Effectively combating the ills of social inflation requires all stakeholders, not just insurers, to recognize the mutual interests between insurers and the risk pool of insureds, and how those transactions influence the economy more broadly. Indeed, insureds and insurers alike participate in a symbiotic relationship and are accountable to each other — we are all in this together.
Broadly defined, social inflation describes "an upward creep in perceptions by an injured party of what they are owed, their willingness to pursue that via the legal system, and what that means for insurance policies covering companies' liabilities."[1]
To illustrate, between 2001 and 2010 there was a 300% rise in the frequency of jury verdicts over $20 million.[2] Similarly, between 2014 and 2018 the average of the top 200 excess liability claims grew from $27 million to $54 million.[3] Further, the median size of awards over $5 million rose by 26% in general liability cases and 32% for vehicle negligence cases between 2010 and 2019.[4]
Commentators point to various explanations for this phenomenon, including, but not limited to: the rise of litigation funding;[5] attorney advertising;[6] legislation incentivizing litigation;[7] reptile theory;[8] the normalization of nuclear verdicts; and pervasive anti- corporate sentiment — among many other contributing factors, each worthy of its own scholarship.
While the effect of social inflation upon liability insurers in the third-party coverage context has been the primary focus of articles on this topic, the negative impact of social inflation upon first-party property insurers has been largely ignored.

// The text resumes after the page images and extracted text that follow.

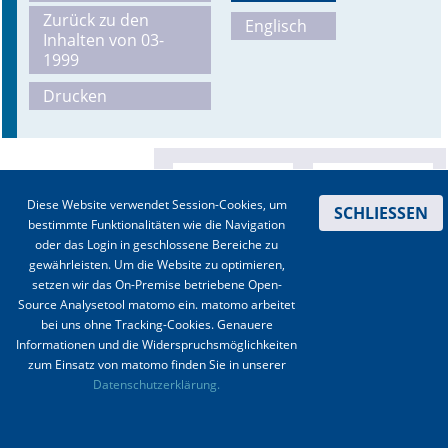
Zurück zu den
Englisch
Inhalten von 03-
1999
Drucken
Diese Website verwendet Session-Cookies, um
SCHLIESSEN
bestimmte Funktionalitäten wie die Navigation
oder das Login in geschlossene Bereiche zu
gewährleisten. Um die Website zu optimieren,
setzen wir das On-Premise betriebene Open-
Source Analysetool matomo ein. matomo arbeitet
bei uns ohne Tracking-Cookies. Genauere
Informationen und die Widerspruchsmöglichkeiten
zum Einsatz von matomo finden Sie in unserer
Kontakt
|
Impressum
|
Datenschutz
|
Haftungsausschluss
|
AGBs
Datenschutzerklärung.
© 2003-2020 Anästhesiologie & Intensivmedizin, Aktiv Druck und Verlag GmbH ISSN 1439-
0256 (online) ISSN 0170-5334 (Print)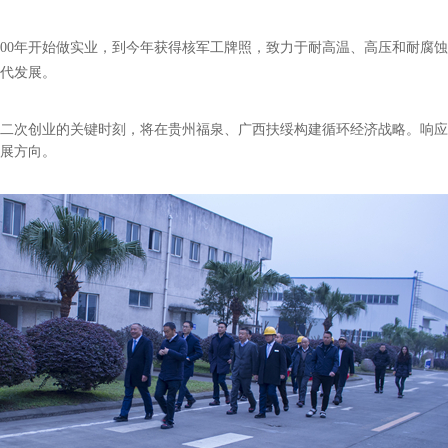
000年开始做实业，到今年获得核军工牌照，致力于耐高温、高压和耐腐
代发展。
二次创业的关键时刻，将在贵州福泉、广西扶绥构建循环经济战略。响应
展方向。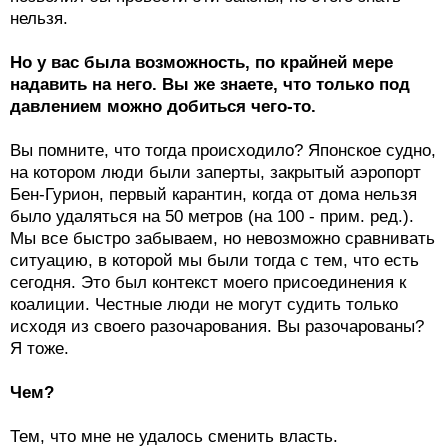
нельзя.
Но у вас была возможность, по крайней мере
надавить на него. Вы же знаете, что только под
давлением можно добиться чего-то.
Вы помните, что тогда происходило? Японское судно,
на котором люди были заперты, закрытый аэропорт
Бен-Гурион, первый карантин, когда от дома нельзя
было удаляться на 50 метров (на 100 - прим. ред.).
Мы все быстро забываем, но невозможно сравнивать
ситуацию, в которой мы были тогда с тем, что есть
сегодня. Это был контекст моего присоединения к
коалиции. Честные люди не могут судить только
исходя из своего разочарования. Вы разочарованы?
Я тоже.
Чем?
Тем, что мне не удалось сменить власть.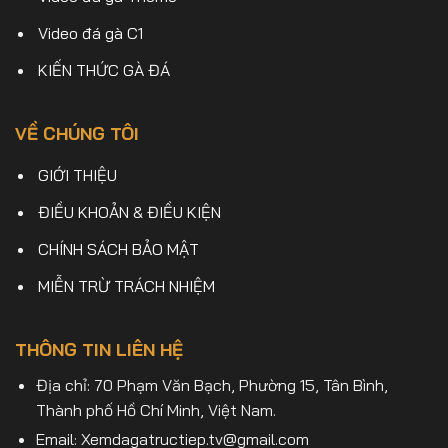
Video đá gà C1
KIẾN THỨC GÀ ĐÁ
VỀ CHÚNG TÔI
GIỚI THIỆU
ĐIỀU KHOẢN & ĐIỀU KIỆN
CHÍNH SÁCH BẢO MẬT
MIỄN TRỪ TRÁCH NHIỆM
THÔNG TIN LIÊN HỆ
Địa chỉ: 70 Phạm Văn Bạch, Phường 15, Tân Bình,
Thành phố Hồ Chí Minh, Việt Nam.
Email:
Xemdagatructiep.tv@gmail.com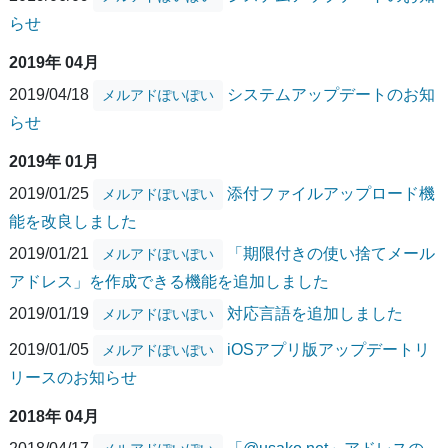
らせ
2019年 04月
2019/04/18
システムアップデートのお知
メルアドぽいぽい
らせ
2019年 01月
2019/01/25
添付ファイルアップロード機
メルアドぽいぽい
能を改良しました
2019/01/21
「期限付きの使い捨てメール
メルアドぽいぽい
アドレス」を作成できる機能を追加しました
2019/01/19
対応言語を追加しました
メルアドぽいぽい
2019/01/05
iOSアプリ版アップデートリ
メルアドぽいぽい
リースのお知らせ
2018年 04月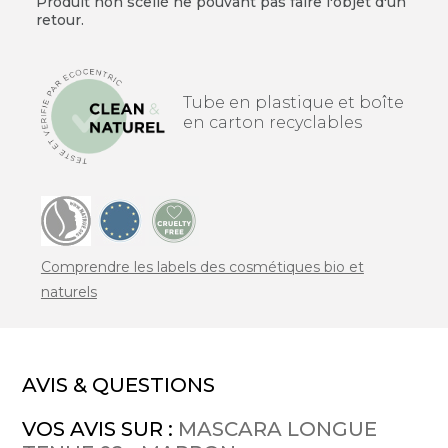
Produit non scellé ne pouvant pas faire l'objet d'un
retour.
Tube en plastique et boîte
en carton recyclables
Comprendre les labels des cosmétiques bio et
naturels
AVIS & QUESTIONS
VOS AVIS SUR :
MASCARA LONGUE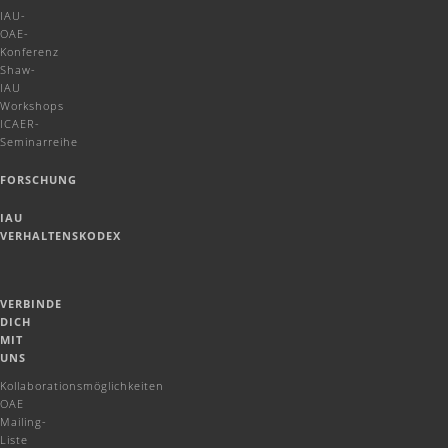
IAU-
OAE-
Konferenz
Shaw-
IAU
Workshops
ICAER-
Seminarreihe
FORSCHUNG
IAU
VERHALTENSKODEX
VERBINDE
DICH
MIT
UNS
Kollaborationsmöglichkeiten
OAE
Mailing-
Liste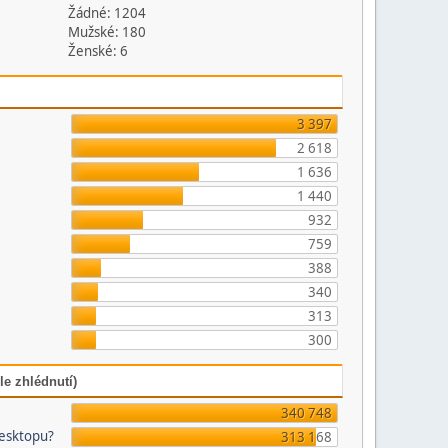
Žádné: 1204
Mužské: 180
Ženské: 6
3 397
2 618
1 636
1 440
932
759
388
340
313
300
le zhlédnutí)
340 748
desktopu?
313 168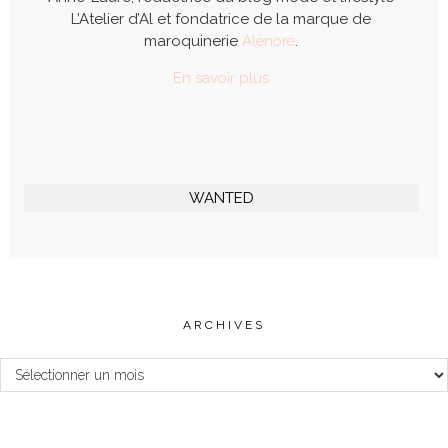
L’Atelier d’Al et fondatrice de la marque de
maroquinerie
Alénore
.
En savoir plus
WANTED
ARCHIVES
Archives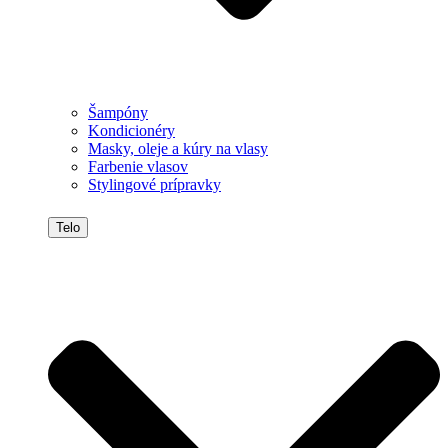
Šampóny
Kondicionéry
Masky, oleje a kúry na vlasy
Farbenie vlasov
Stylingové prípravky
Telo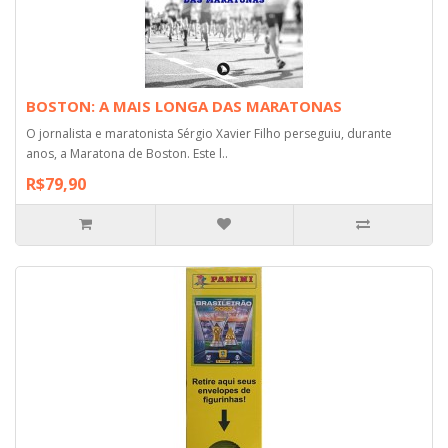
BOSTON: A MAIS LONGA DAS MARATONAS
O jornalista e maratonista Sérgio Xavier Filho perseguiu, durante
anos, a Maratona de Boston. Este l..
R$79,90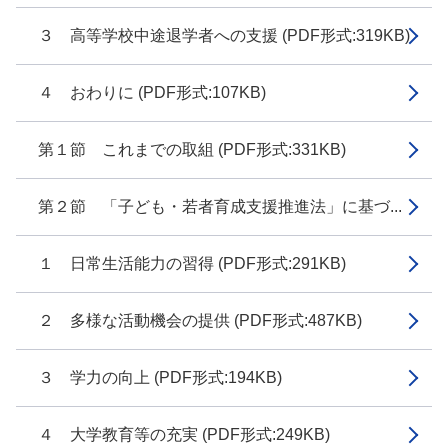
３ 高等学校中途退学者への支援 (PDF形式:319KB)
４ おわりに (PDF形式:107KB)
第１節 これまでの取組 (PDF形式:331KB)
第２節 「子ども・若者育成支援推進法」に基づ...
１ 日常生活能力の習得 (PDF形式:291KB)
２ 多様な活動機会の提供 (PDF形式:487KB)
３ 学力の向上 (PDF形式:194KB)
４ 大学教育等の充実 (PDF形式:249KB)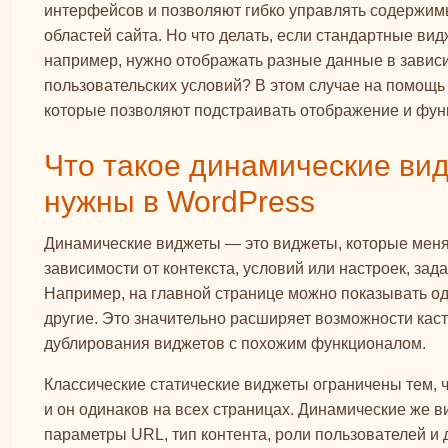
интерфейсов и позволяют гибко управлять содержим
областей сайта. Но что делать, если стандартные ви
например, нужно отображать разные данные в зависи
пользовательских условий? В этом случае на помощь
которые позволяют подстраивать отображение и фун
Что такое динамические ви
нужны в WordPress
Динамические виджеты — это виджеты, которые мен
зависимости от контекста, условий или настроек, зад
Например, на главной странице можно показывать од
другие. Это значительно расширяет возможности кас
дублирования виджетов с похожим функционалом.
Классические статические виджеты ограничены тем, ч
и он одинаков на всех страницах. Динамические же в
параметры URL, тип контента, роли пользователей и 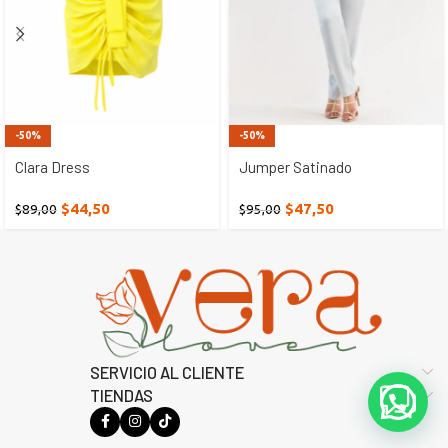
-50%
-50%
Clara Dress
Jumper Satinado
$
44,50
$
47,50
$
89,00
$
95,00
SERVICIO AL CLIENTE
TIENDAS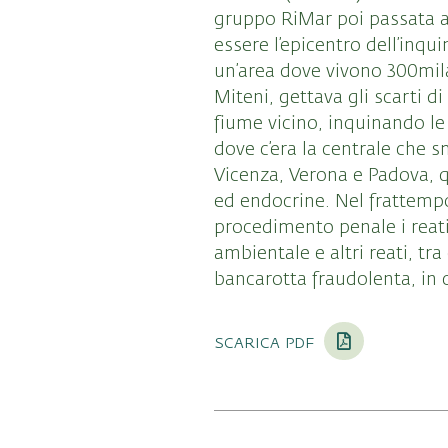
gruppo RiMar poi passata al
essere l’epicentro dell’inq
un’area dove vivono 300mila
Miteni, gettava gli scarti d
fiume vicino, inquinando le 
dove c’era la centrale che s
Vicenza, Verona e Padova, 
ed endocrine. Nel frattempo,
procedimento penale i reati
ambientale e altri reati, tra 
bancarotta fraudolenta, in c
scarica pdf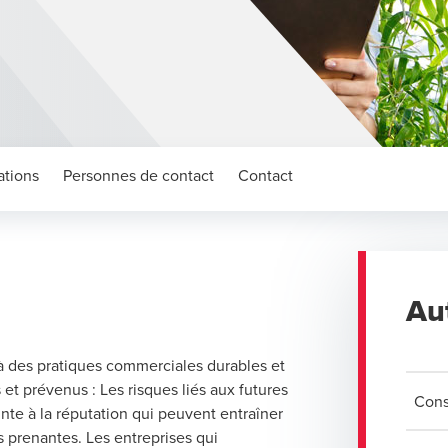
ations
Personnes de contact
Contact
Au
à des pratiques commerciales durables et
 et prévenus : Les risques liés aux futures
Cons
nte à la réputation qui peuvent entraîner
es prenantes. Les entreprises qui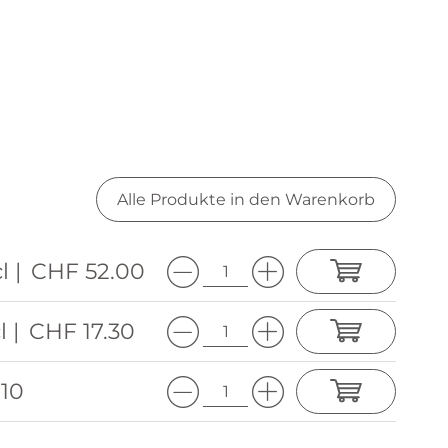
Alle Produkte in den Warenkorb
l |
CHF 52.00
l |
CHF 17.30
.10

When policyholders litigate disputed property claims against their insurers, many of the same forces of social inflation that plague third-party carriers can be present. This article is focused primarily upon identifying and mitigating social inflation in first-party claims.
Whether in the first- or third-party context, insurers are harmed by social inflation, but they are not without recourse. The economics of insurance are that the premiums of many pay the claims of a few. Insurers have actuarial tools at their disposal to predict the aggregate losses they will pay and can adjust premiums accordingly.
Therefore, the threat of social inflation goes beyond the effect it has on the insurer — the insurer will correct for the disparity.
Rather, the primary problem is that members of the risk pool, to their own detriment, subsidize the inflated payouts to plaintiffs and pass those costs on to consumers. Moreover, litigation is expensive. And insurers' litigation costs, like indemnity costs, are passed on to consumers. In the first-party property context, the increased frequency and duration of litigation contribute to the overall costs that property insurers face.
Policyholders' litigation costs are also a factor in driving up the amounts insureds seek from their insurers in litigation. By the time a policyholder retains attorneys, public adjusters, remediation contractors, inspectors, litigation financers and various other consultants, the economics of the claim require an insured to consider and include these costs in their demands and estimates.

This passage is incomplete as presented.